The lack of diversity means all topics endorse flights to Rwanda, at a cost of hundreds of thousands of pounds per asylum seeker (as well as a considerable moral outrage). There is also widespread agreement on various forms of cutting taxes – including corporation tax, including from day one. None of these are costed. There is even a hint that this will be paid for out of printing money, in other words, quantitative easing, which ABBA dance supremo Theresa May once referred to as ‘there is no magic money tree’. A measure of inflation is already predicted to be 15% later this month, so printing money would be a bit of a disaster. We know that that low taxes are not being funded out of the success of the Tory economy, as we are now predicted to be the worst performing economy in the G20 (predicted by OECD). There is no specification of where the spending cuts are going to fall, but this merits some answer as we already know that the performance of public services is already dangerously band to chronic underfunding. We know that the UK has a productivity problem, we know that tax burden is still one of the lowest in Europe, BUT that cutting corporation taxes does not clearly lead to better productivity or increased investment. More’s the point, public spending is necessary to maintain national income. More’s the point, killing off a large market on our doorstep, the single market, is a big contributor to the death of the UK economy.

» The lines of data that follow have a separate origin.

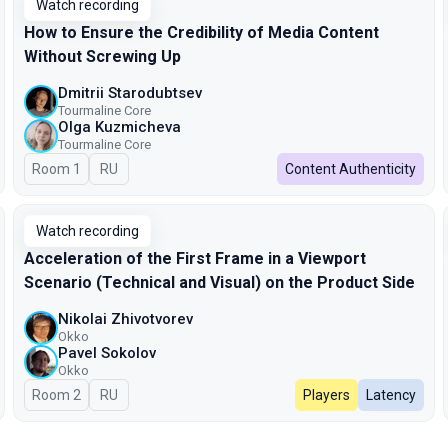
Watch recording
How to Ensure the Credibility of Media Content
Without Screwing Up
Dmitrii Starodubtsev
Tourmaline Core
Olga Kuzmicheva
Tourmaline Core
Room 1
In Russian
RU
Content Authenticity
Watch recording
Acceleration of the First Frame in a Viewport
Scenario (Technical and Visual) on the Product Side
Nikolai Zhivotvorev
Okko
Pavel Sokolov
Okko
Room 2
In Russian
RU
Players
Latency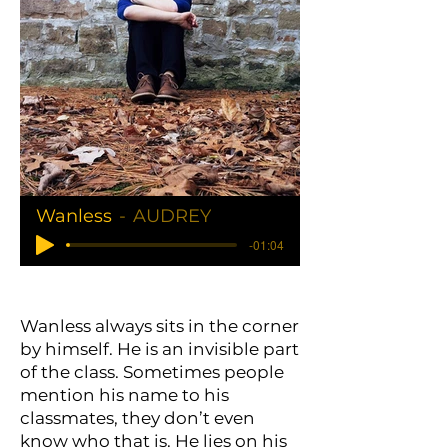
Wanless
AUDREY
-01:04
Wanless always sits in the corner
by himself. He is an invisible part
of the class. Sometimes people
mention his name to his
classmates, they don’t even
know who that is. He lies on his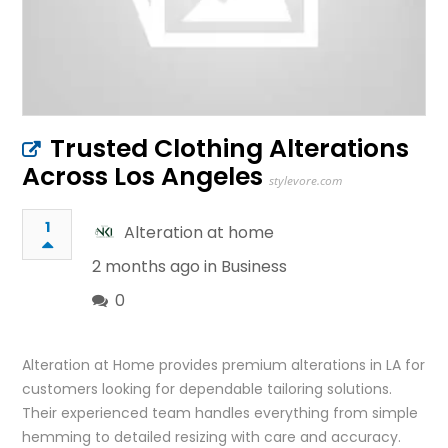
Trusted Clothing Alterations
Across Los Angeles
stylevore.com
1
Alteration at home
2 months ago in
Business
0
Alteration at Home provides premium alterations in LA for
customers looking for dependable tailoring solutions.
Their experienced team handles everything from simple
hemming to detailed resizing with care and accuracy.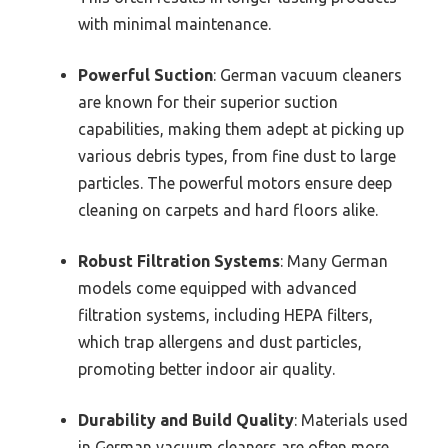
with minimal maintenance.
Powerful Suction
: German vacuum cleaners
are known for their superior suction
capabilities, making them adept at picking up
various debris types, from fine dust to large
particles. The powerful motors ensure deep
cleaning on carpets and hard floors alike.
Robust Filtration Systems
: Many German
models come equipped with advanced
filtration systems, including HEPA filters,
which trap allergens and dust particles,
promoting better indoor air quality.
Durability and Build Quality
: Materials used
in German vacuum cleaners are often more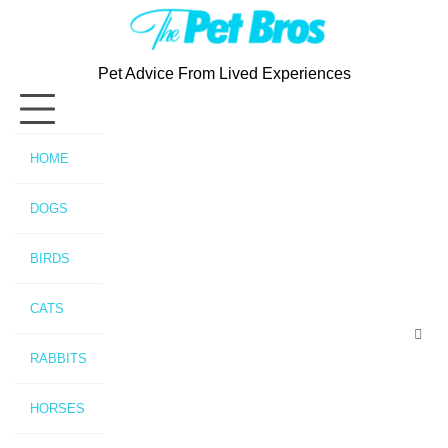
Skip
to
content
Pet Advice From Lived Experiences
HOME
DOGS
BIRDS
CATS
RABBITS
HORSES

There is no diversity of thought. We have not heard a peep about environmental issues, although some people have broken ranks on the Trumpian/UKIP proposal of scrapping ‘net zero’. It is as if COP 26 never happened. There is maintained attack on equality, diversity, inclusion, no acknowledgement of environmental issues – and no regard to record waiting lists in the NHS, or a social care system on its knees. All the leadership candidates are complicit in the disastrous government of Boris Johnson, and, although the court jester has been sacked, the brown-noising suitors are still dangerously lurking.

In an ideal world, the Conservative Party should be finished. But it has a remarkable habit of re-inventing itself to secure its no 1 aim: to be in office. And the poor performance of the Labour Party must concern anyone who believes in democratic challenge.